Few four letter words are as fatal for the Tory brand as "posh," "toff" and "pleb."
Chief Whip Andrew Mitchell lit the blue touch paper recently with his offensive remarks to a police officer, betraying this patrician Tory's idea that he is born to rule.
Other four-letter words could also blow up in their faces but, more importantly, do serious damage to ordinary people at the same time.
I am thinking, in particular, of Gove, GSCEs and the (e)Bacc (sorry I cheated on the last one).
The former children's minister Tim Loughton often used to say that two months is 1 per cent of a child's life.
We don't get a second chance to make a first impression on our young people.
We know that much of a person's abilities and, to a large degree, their fate in terms of relative prosperity are pretty much determined by the age of three.

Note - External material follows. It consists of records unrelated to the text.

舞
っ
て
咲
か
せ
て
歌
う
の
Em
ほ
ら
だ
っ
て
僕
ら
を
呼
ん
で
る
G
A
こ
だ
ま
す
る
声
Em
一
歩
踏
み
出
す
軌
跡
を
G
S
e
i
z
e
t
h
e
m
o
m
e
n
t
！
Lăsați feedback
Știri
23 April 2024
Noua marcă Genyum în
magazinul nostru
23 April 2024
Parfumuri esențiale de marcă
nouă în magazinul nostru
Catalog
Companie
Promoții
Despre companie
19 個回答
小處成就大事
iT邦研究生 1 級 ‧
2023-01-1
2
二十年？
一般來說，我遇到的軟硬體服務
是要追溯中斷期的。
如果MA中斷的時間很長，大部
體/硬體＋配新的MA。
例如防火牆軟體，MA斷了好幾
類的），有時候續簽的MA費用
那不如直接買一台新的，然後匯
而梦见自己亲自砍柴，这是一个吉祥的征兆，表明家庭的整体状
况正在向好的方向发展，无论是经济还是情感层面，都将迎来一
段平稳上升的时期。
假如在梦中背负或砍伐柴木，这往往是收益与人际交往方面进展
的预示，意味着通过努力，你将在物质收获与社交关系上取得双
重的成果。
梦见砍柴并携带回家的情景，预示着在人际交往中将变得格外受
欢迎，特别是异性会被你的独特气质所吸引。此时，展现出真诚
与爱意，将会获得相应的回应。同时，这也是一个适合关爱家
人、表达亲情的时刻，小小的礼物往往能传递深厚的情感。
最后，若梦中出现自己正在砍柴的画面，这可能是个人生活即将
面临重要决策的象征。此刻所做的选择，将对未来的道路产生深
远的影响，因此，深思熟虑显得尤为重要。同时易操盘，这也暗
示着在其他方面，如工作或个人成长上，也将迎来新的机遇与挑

That is why the last Labour government rightly put such emphasis on early intervention and a chain of Sure Start centres that could help overcome the limiting impact of child poverty and lack of stimulus.
We rightly warn and agitate about losing a decade of economic and social progress thanks to a needlessly aggressive austerity programme that is failing even within its own terms.
I think we should pull no punches about the lost generation. We already have 1.25 million young people between 16 and 25 who are not in education, employment or training - Neets (a term I deplore).
Yet Michael Gove's answer to this is to take a trip down the nostalgia road to the 1960s where the education and exam system rigorously separated academic from non-academic achievers.
A system that saw two or three children going on into second-class schooling for every one that went to a grammar school.
The new system replaces GCSEs with English baccalaureate certificates (Ebaccs) and scraps modules and the more general use of coursework assessment in favour of a one-shot exam.
It is essential that the education system stretches students, but to rely on a system that makes such potentially definitive judgements in just three hours exacerbates the disadvantages of poorer or less academic pupils.
It was an antiquated system a generation ago and is even more so now. It wasn't right in the latter part of the 20th century and it is just downright wrong for the second decade of the 21st.
I agree that standards should be rigorous but, as one who was long involved in education in Gateshead, I know all too well that this can introduce artificial glass ceilings that bar progression, snuff out talent and condemn the young to a life which doesn't fulfil their potential.
We need to decide collectively what the purpose of our schools, further education colleges and exams system should be.
Are they simply gateways to higher education or a pathway to the whole range of routes to adulthood, life and employment?
The new system, which applies to just over 10 per cent of students, is due to start in September 2015, which is just after the planned date of the general election, and there is to be a consultation in the meantime.
This provides an opportunity for the labour movement, in alliance with all those concerned about how schools can lift standards, to work up alternative proposals.
I hope that the debate examines the review of qualifications for 14 to 19-year-olds presented by former Ofsted chief inspector Mike Tomlinson.
The Labour government made great progress in closing the gap between the performance of poorer and richer children, but it didn't fully act on Tomlinson's proposals.
He backed a comprehensive system of four diplomas - entry, foundation, intermediate and advanced.
They included project work, "open" and "specialist" tracks, a mixture of academic and vocational learning and a "climbing frame" rather than what he called a "hurdle race" form of assessment.
It sought to integrate rather than separate, vocational and academic education.
This is an important piece of work which is still fresh enough to be a part of our own search for an alternative to Gove and which can spearhead plans to boost educational attainment.
Labour should be the champion of education as liberation and a major driver of economic growth.
We do not constantly need to be seeking to reinventing the wheel while Gove goes about his divisive work that will fail many students with his retrograde counter-reforms. Young people, their parents and the bulk of the education world are looking to us to provide an alternative they can have faith in.
Ian Mearns is Labour MP for Gateshead.